Websites using LiteSpeed must obtain user consent under GDPR regulations.
DPIA considerations
LiteSpeed does not require a DPIA on its own because it is server infrastructure software. The access logs it writes do require attention: (1) default log format includes the full IP address, which is personal data under the GDPR; (2) retention should be limited to what is needed for security and operations; (3) IP anonymisation can be configured at the LiteSpeed level through custom log formats; (4) the LSCache plugin for WordPress and OpenLiteSpeed Cache can write cache control cookies if explicitly configured (such as the lscache_vary cookie used to vary the cache per logged in user), which the operator must list in the cookie policy when used; (5) commercial LiteSpeed support involves data exchange with LiteSpeed Technologies Inc. in the US, governed by the licence agreement.
Sample consent text
We use LiteSpeed Web Server as our web server and HTTP cache on our infrastructure.
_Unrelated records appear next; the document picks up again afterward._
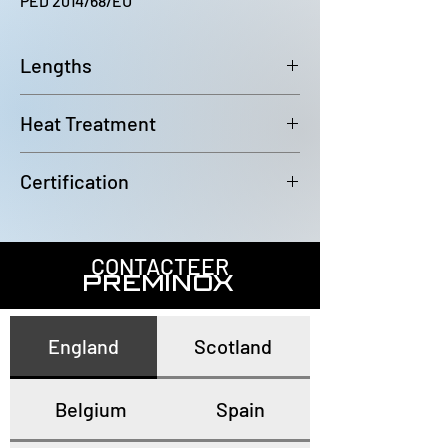
PED 2014/68/EU
Lengths
6000~6100mm
Heat Treatment
Annealed and pickled
Certification
In accordance with EN10204 3.1
CONTACTEER
PREMINOX
England
Scotland
Belgium
Spain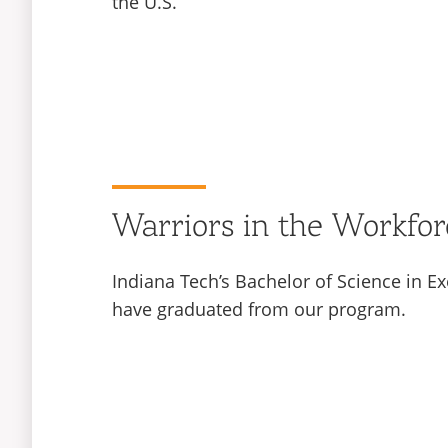
the U.S.
Warriors in the Workfor
Indiana Tech’s Bachelor of Science in Ex
have graduated from our program.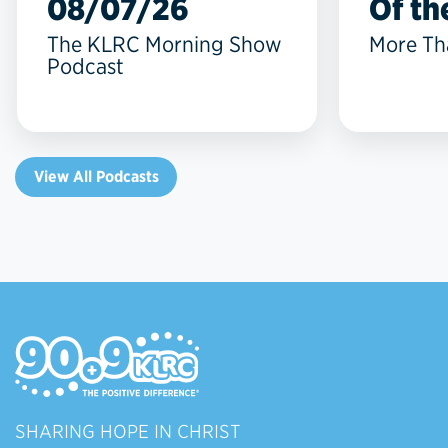
08/07/26
Of the
The KLRC Morning Show
More Th
Podcast
View All Podcasts
SHARING HOPE IN CHRIST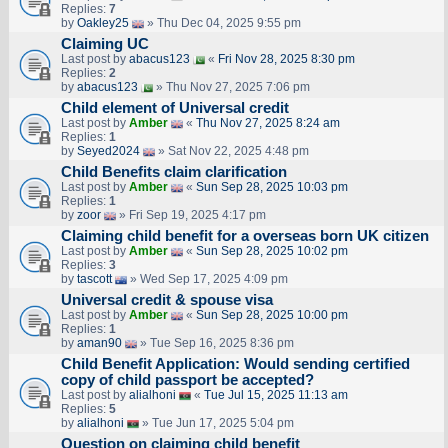
Replies:
7
by
Oakley25
» Thu Dec 04, 2025 9:55 pm
Claiming UC
Last post by
abacus123
«
Fri Nov 28, 2025 8:30 pm
Replies:
2
by
abacus123
» Thu Nov 27, 2025 7:06 pm
Child element of Universal credit
Last post by
Amber
«
Thu Nov 27, 2025 8:24 am
Replies:
1
by
Seyed2024
» Sat Nov 22, 2025 4:48 pm
Child Benefits claim clarification
Last post by
Amber
«
Sun Sep 28, 2025 10:03 pm
Replies:
1
by
zoor
» Fri Sep 19, 2025 4:17 pm
Claiming child benefit for a overseas born UK citizen
Last post by
Amber
«
Sun Sep 28, 2025 10:02 pm
Replies:
3
by
tascott
» Wed Sep 17, 2025 4:09 pm
Universal credit & spouse visa
Last post by
Amber
«
Sun Sep 28, 2025 10:00 pm
Replies:
1
by
aman90
» Tue Sep 16, 2025 8:36 pm
Child Benefit Application: Would sending certified
copy of child passport be accepted?
Last post by
alialhoni
«
Tue Jul 15, 2025 11:13 am
Replies:
5
by
alialhoni
» Tue Jun 17, 2025 5:04 pm
Question on claiming child benefit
LiteSpeed itself does not set cookies on your device. Like any web server it writes access logs containing your IP address, the page you requested, your browser type and the referring page. These logs are used to operate the site, investigate security incidents and meet legal retention obligations under our legitimate interest.
Cookies placed
| Name | Type | Duration | Purpose |
|---|---|---|---|
| lscache_vary | Strictly Necessary / Functional | Session | Set by the LiteSpeed Cache plugin for WordPress (and OpenLiteSpeed Cache). Stores a vary key used by the LSCache server module to serve different cache variants to logged in users versus anonymous users, and to support per role or per language caching. |
This service may collect user data. Ensure GDPR compliance with FlowConsent.
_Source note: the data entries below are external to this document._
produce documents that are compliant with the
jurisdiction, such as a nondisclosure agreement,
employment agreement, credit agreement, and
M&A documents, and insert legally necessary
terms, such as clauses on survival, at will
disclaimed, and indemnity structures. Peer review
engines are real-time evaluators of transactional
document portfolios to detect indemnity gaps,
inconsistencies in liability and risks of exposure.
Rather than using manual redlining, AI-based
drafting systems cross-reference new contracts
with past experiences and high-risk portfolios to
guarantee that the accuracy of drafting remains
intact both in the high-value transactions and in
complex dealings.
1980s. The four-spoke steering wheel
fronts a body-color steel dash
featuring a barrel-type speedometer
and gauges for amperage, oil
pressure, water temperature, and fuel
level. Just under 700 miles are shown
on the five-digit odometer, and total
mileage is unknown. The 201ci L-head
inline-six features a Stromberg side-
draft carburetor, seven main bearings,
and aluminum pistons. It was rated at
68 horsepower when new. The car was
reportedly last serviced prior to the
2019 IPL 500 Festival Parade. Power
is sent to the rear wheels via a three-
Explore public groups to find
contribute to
LiteSpeed Web Server itself does not set cookies. The LSCache plugin for WordPress and OpenLiteSpeed Cache can be configured to write cache control cookies like lscache_vary, used to serve different cache variants to logged in versus anonymous users. Those cookies are generally treated as strictly necessary for the caching functionality.
No for LiteSpeed itself. The LSCache cache variation cookies are considered strictly necessary under ePrivacy Art. 5(3) and do not require consent, but they must be listed in the cookie policy for transparency. Other cookies set by the application backends behind LiteSpeed must be assessed on their own merits.
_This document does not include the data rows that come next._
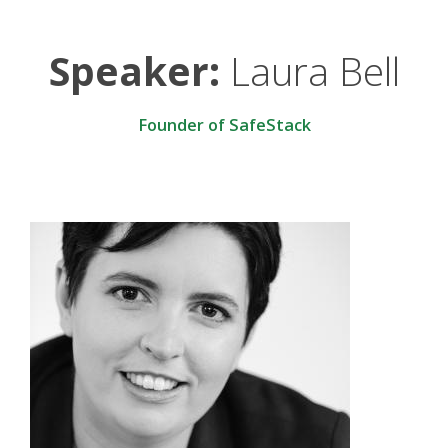
Speaker:
Laura Bell
Founder of SafeStack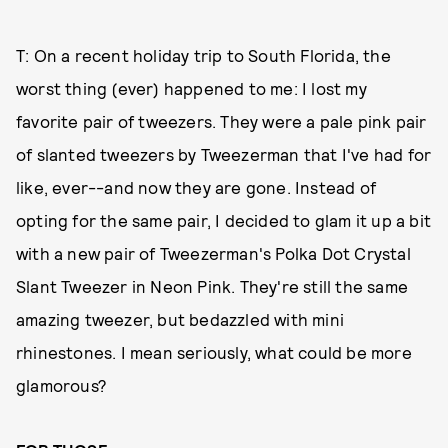
T: On a recent holiday trip to South Florida, the
worst thing (ever) happened to me: I lost my
favorite pair of tweezers. They were a pale pink pair
of slanted tweezers by Tweezerman that I've had for
like, ever--and now they are gone. Instead of
opting for the same pair, I decided to glam it up a bit
with a new pair of Tweezerman's Polka Dot Crystal
Slant Tweezer in Neon Pink. They're still the same
amazing tweezer, but bedazzled with mini
rhinestones. I mean seriously, what could be more
glamorous?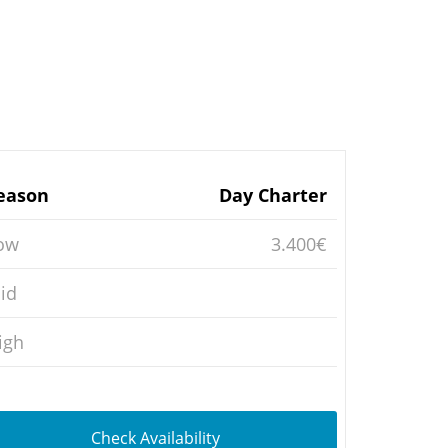
eason
Day Charter
ow
3.400€
id
igh
Check Availability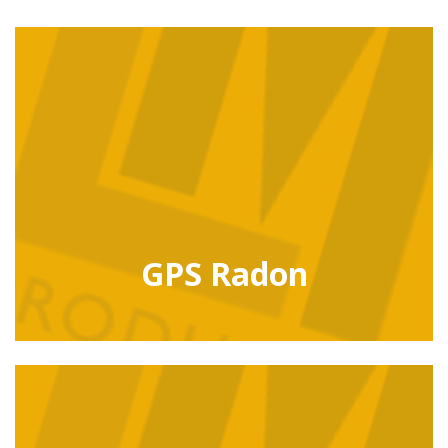
GPS Radon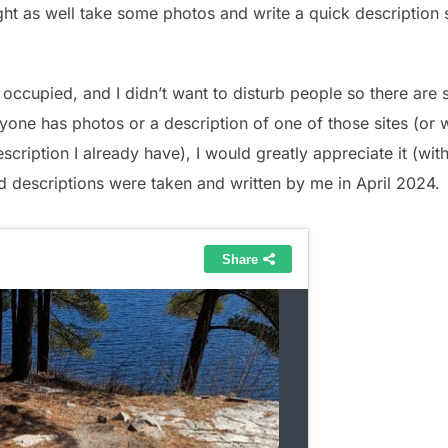
might as well take some photos and write a quick description
occupied, and I didn’t want to disturb people so there are 
yone has photos or a description of one of those sites (or
scription I already have), I would greatly appreciate it (wit
d descriptions were taken and written by me in April 2024.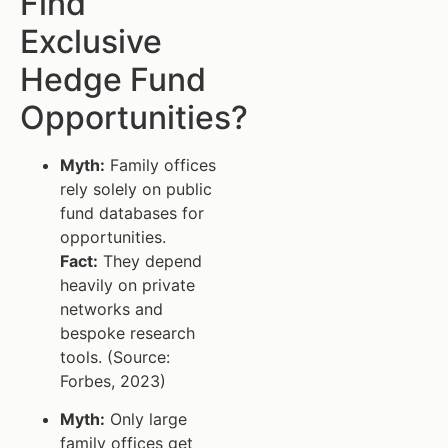
Find
Exclusive
Hedge Fund
Opportunities?
Myth:
Family offices
rely solely on public
fund databases for
opportunities.
Fact:
They depend
heavily on private
networks and
bespoke research
tools. (Source:
Forbes, 2023)
Myth:
Only large
family offices get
Legitimate interest under GDPR Art. 6(1)(f) for the access logs and cache operations, justified by security, performance and operational stability.
LiteSpeed itself does not transfer visitor data. The commercial relationship with LiteSpeed Technologies Inc. (Houston, Texas) involves processing of licence and support contact data in the US, governed by SCCs.
A DPIA is not required for LiteSpeed itself. The broader logging and caching architecture may need a DPIA if logs are processed for advanced security analytics or shipped to non EU systems.
Use a custom access log format that anonymises IP addresses where the use case allows. Set a short retention period. Document the LSCache lscache_vary cookie in the cookie policy if used. Avoid logging request bodies. Tighten error log levels in production.
Other web servers include Nginx, Apache HTTP Server, Caddy and OpenLiteSpeed (the free LiteSpeed variant). OpenLiteSpeed is a privacy friendly choice because it removes the commercial relationship with LiteSpeed Technologies Inc.
LiteSpeed does not belong on the cookie banner. List the lscache_vary cookie under strictly necessary cookies if LSCache is used. In the privacy policy, mention that the site is served by a web server (LiteSpeed) for performance, the legal basis (legitimate interest), the log categories, retention and recipients.